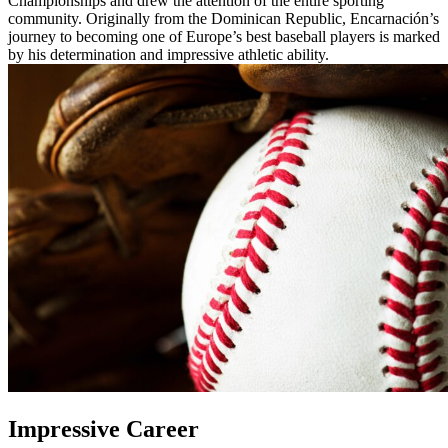
Championships and drew the attention of the entire sporting
community. Originally from the Dominican Republic, Encarnación’s
journey to becoming one of Europe’s best baseball players is marked
by his determination and impressive athletic ability.
Impressive Career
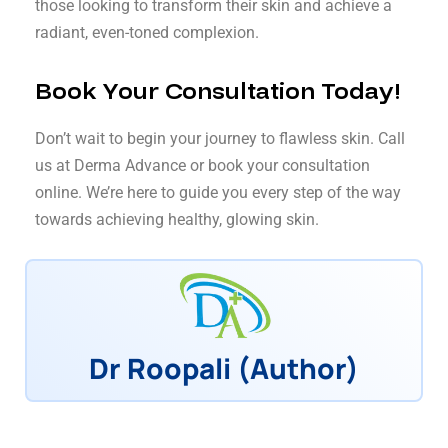
those looking to transform their skin and achieve a
radiant, even-toned complexion.
Book Your Consultation Today!
Don’t wait to begin your journey to flawless skin. Call
us at Derma Advance or book your consultation
online. We’re here to guide you every step of the way
towards achieving healthy, glowing skin.
Dr Roopali (Author)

▸ **THE TASK**: No pictures should appear in the copy; write out exactly the lines from the one containing "community. Originally from" through the end of the material.

▸ **COMPLETED TASK**:
community. Originally from the Dominican Republic, Encarnación’s
journey to becoming one of Europe’s best baseball players is marked
by his determination and impressive athletic ability.
Impressive Career
those looking to transform their skin and achieve a
radiant, even-toned complexion.
Book Your Consultation Today!
Don’t wait to begin your journey to flawless skin. Call
us at Derma Advance or book your consultation
online. We’re here to guide you every step of the way
towards achieving healthy, glowing skin.
Dr Roopali (Author)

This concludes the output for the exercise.